Problem statement:
From the entries below, please output exactly the lines starting at the one containing "See the attached" and ending at the one containing "Segment small bowel.", both included.

Records shown:
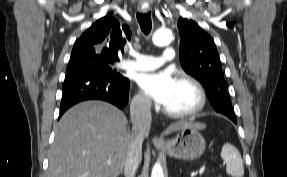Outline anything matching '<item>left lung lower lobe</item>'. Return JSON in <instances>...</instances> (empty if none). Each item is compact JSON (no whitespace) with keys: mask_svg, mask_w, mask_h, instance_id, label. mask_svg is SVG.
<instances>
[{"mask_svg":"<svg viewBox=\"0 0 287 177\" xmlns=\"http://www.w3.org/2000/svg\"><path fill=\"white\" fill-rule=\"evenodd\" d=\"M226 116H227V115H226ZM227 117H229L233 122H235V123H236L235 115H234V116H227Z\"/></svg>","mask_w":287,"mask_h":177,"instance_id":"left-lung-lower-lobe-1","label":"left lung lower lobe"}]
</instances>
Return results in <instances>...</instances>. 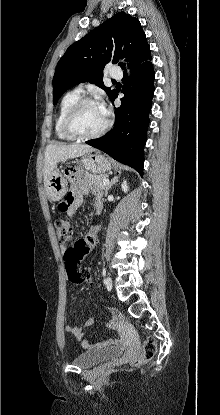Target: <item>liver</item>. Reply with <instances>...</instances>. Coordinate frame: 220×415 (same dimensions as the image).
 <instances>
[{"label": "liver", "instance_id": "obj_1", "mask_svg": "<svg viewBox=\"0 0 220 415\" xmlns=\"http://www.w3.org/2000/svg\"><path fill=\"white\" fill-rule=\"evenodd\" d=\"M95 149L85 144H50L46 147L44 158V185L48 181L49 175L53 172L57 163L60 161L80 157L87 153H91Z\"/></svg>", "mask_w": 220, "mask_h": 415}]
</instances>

...

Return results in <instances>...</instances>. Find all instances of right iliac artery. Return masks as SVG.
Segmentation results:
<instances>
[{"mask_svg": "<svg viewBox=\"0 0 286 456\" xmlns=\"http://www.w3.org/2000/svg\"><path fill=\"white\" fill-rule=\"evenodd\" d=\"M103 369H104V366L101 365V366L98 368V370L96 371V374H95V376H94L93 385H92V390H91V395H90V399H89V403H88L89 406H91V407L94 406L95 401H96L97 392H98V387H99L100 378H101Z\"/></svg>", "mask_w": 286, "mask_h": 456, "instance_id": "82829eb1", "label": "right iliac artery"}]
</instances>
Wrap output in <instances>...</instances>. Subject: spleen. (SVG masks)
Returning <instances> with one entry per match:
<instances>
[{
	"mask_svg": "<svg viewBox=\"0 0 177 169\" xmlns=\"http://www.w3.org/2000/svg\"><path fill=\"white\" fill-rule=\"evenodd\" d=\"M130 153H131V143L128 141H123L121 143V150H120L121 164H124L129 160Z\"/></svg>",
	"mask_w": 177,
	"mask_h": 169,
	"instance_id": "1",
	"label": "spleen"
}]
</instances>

--

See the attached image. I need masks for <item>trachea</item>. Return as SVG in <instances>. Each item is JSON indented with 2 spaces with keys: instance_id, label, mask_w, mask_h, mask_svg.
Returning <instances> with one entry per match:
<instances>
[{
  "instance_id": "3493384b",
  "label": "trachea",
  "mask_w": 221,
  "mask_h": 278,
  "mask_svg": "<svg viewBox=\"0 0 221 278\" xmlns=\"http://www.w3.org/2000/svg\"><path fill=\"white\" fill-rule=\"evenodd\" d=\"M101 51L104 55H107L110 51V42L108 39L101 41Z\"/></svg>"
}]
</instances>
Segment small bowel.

Output for this exercise:
See the attached image. I need masks for <item>trachea</item>. Return as SVG in <instances>. Each item is JSON indented with 2 spaces with keys: instance_id, label, mask_w, mask_h, mask_svg.
Returning <instances> with one entry per match:
<instances>
[{
  "instance_id": "3493384b",
  "label": "trachea",
  "mask_w": 221,
  "mask_h": 278,
  "mask_svg": "<svg viewBox=\"0 0 221 278\" xmlns=\"http://www.w3.org/2000/svg\"><path fill=\"white\" fill-rule=\"evenodd\" d=\"M101 51L104 55H107L110 51V42L108 39L101 41Z\"/></svg>"
}]
</instances>
Segment small bowel.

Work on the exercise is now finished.